Another area that gets lumped in with API discovery is the concept of service discovery, or how your APIs will find their backend services that they use to make the magic happen. Service discovery focuses on the initial discovery, connectivity, routing, and circuit breaker patterns involved with making sure an API is able to communicate with any service it depends on. With the growth of microservices there are a number of solutions like Consul that have emerged, and cloud providers like AWS are evolving their own service discovery mechanisms. Providing one dimension to the API discovery conversation, but different from, and often confused with front-end API discovery and how developers and applications find services.

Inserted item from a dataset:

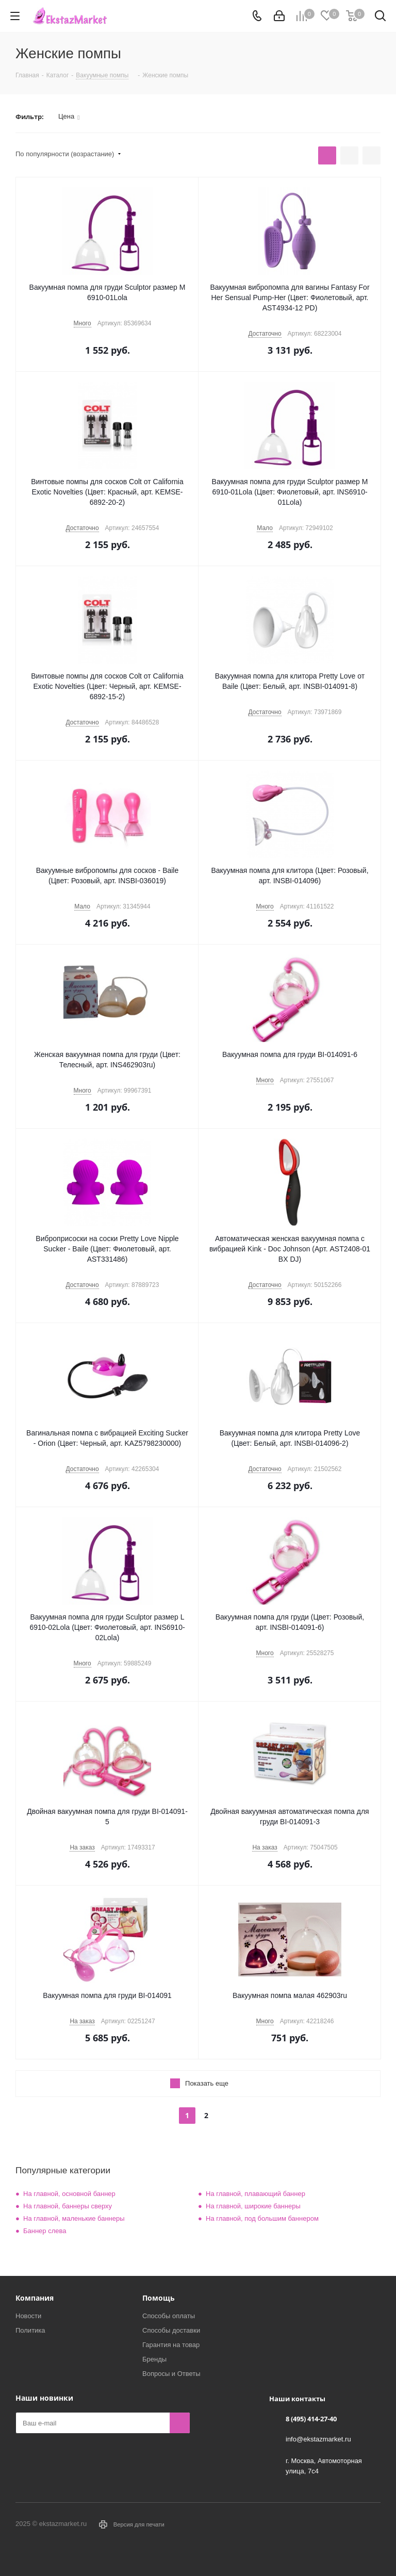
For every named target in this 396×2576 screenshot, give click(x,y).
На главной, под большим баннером (262, 2218)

One of the least discussed areas of API discovery, but is one that is picking up momentum, is finding APIs when you are developing APIs, to make sure you aren’t building something that has already been developed. I come across many organizations who have duplicate and overlapping APIs that do similar things due to lack of communication and a central directory of APIs. I’m getting asked by more groups regarding how they can be conducting API discovery by default across organizations, sniffing out APIs from log files, on Github, and other channels in use by existing development teams. Many groups just haven’t been good at documenting and communicating around what has been developed, as well as beginning new projects without seeing what already exists–something that will only become a great problem as the number of microservices grows.

The other dimension of API discovery I’m seeing emerge is discovery in the service of governance. Understand what APIs exist across teams so that definitions, schema, and other elements can be aggregated, measured, secured, and governed. EVERY organization I work with is unaware of all the data sources, web services, and APIs that exist across teams. Few want to admit it, but it is a reality. The reality is that you can’t govern or secure what you don’t know you have. Things get developed so rapidly, and baked into web, mobile, desktop, network, and device applications so regularly, that you just can’t see everything. Before companies, organizations, institutions, and government agencies are going to be able to govern anything, they are going to have begin addressing the API discovery problem that exists across their teams.

API discovery is a discipline that is well over a decade old. It is one I’ve been actively working on for over 5 years. It is something that is only now getting the discussion it needs, because it is a growing concern. It will be come a major concern with each passing day of the microservice evolution. People are jumping on the microservices bandwagon without any coherent way to organize schema, vocabulary, or API definitions. Let alone any strategy for indexing, cataloging, sharing, communicating, and registering services. I’m continuing my work on APIs.json, and the API Stack, as well as pushing forward my usage of OpenAPI, Postman, and AsyncAPI, which all contribute to API discovery. I’m going to continue thinking about how we can publish open source directories, catalogs, and search engines, and even some automated scanning of logs and other ways to conduct discovery in the background. Eventually, we will begin to find more solutions that work–it will just take time.